Gagarin had to bail out and land using his parachute as the Vostok 1 was designed to crash land. The Russians are believed to have made four unsuccessful manned space shots prior to 1961 in which it is thought that cosmonauts Serentsky Schiborin, Andrei Mitkov, Alexis Ledovski and Ivan Kachur lost their lives. (See Soviet Page)

Just a month later, on May 5th 1961, Alan Shepard became the second person in space, and the first American, in a suborbital flight. The MR-3 (Freedom 7) launch was originally planned for October 1960 but was postponed several times, eventually to March 6th 1961 and, finally, to May 5th by which time it had been pre-empted by the Soviets. Virgil 'Gus' Grissom also carried out a sub-orbital flight.

The new American President, John F. Kennedy, understood the nation's need to restore their pride and confidence and publicly stated his intention to not just follow and keep pace with the Soviets, but to overtake them. On May 25th 1961 he addressed Congress with a request for an additional $7 billion to $9 billion, over the next five years, for the development of the U.S. space program with the words "... this nation should commit itself to achieving the goal, before the decade is out, of landing a man on the moon and returning him safely to the earth."               

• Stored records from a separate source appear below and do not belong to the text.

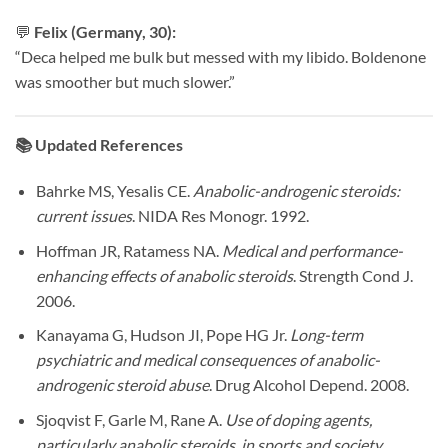
💬
Felix (Germany, 30):
“Deca helped me bulk but messed with my libido. Boldenone
was smoother but much slower.”
📚
Updated References
Bahrke MS, Yesalis CE.
Anabolic-androgenic steroids:
current issues
. NIDA Res Monogr. 1992.
Hoffman JR, Ratamess NA.
Medical and performance-
enhancing effects of anabolic steroids
. Strength Cond J.
2006.
Kanayama G, Hudson JI, Pope HG Jr.
Long-term
psychiatric and medical consequences of anabolic-
androgenic steroid abuse
. Drug Alcohol Depend. 2008.
Sjoqvist F, Garle M, Rane A.
Use of doping agents,
particularly anabolic steroids, in sports and society
.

JFK 'Space Speech' at Rice University 1962

Despite scepticism on NASA's ability to deliver, the money was granted and, within a year, America had put its own man into orbit. Astronaut John Glenn became the first American to achieve Earth orbit on February 20th 1962. He was the third person to do so, as Soviet cosmonaut Gherman Titov had, by then, made a one-day flight during August 1961. Launched from Cape Canaveral, Florida, Friendship 7 achieved an altitude of 162 miles and an orbital velocity of 17,500 mph. It circled Earth three times in four hours and eventually splashed down in the Atlantic Ocean near Bermuda.

By the time the Mercury single pilot project ended with a day-long 22-orbit flight on May 16th 1963, being replaced by the Gemini two-man program, astronauts Scott Carpenter, Walter Schirra Jr., and L. Gordon Cooper had also orbited the Earth in increasingly extended mission times. The Soviets launched Vostok 5 on 14th June 1963, piloted by Valery Bykovsky.

This was followed, two days later, by the launch of Vostok 6 in which Valentina Tereshkova became the first woman into space, achieving 48 orbits over three days. In this, the last of the Vostok missions, she actually logged more flight time than all the previous American astronauts combined. At one point the two Soviet space vehicles were within about three miles of each other.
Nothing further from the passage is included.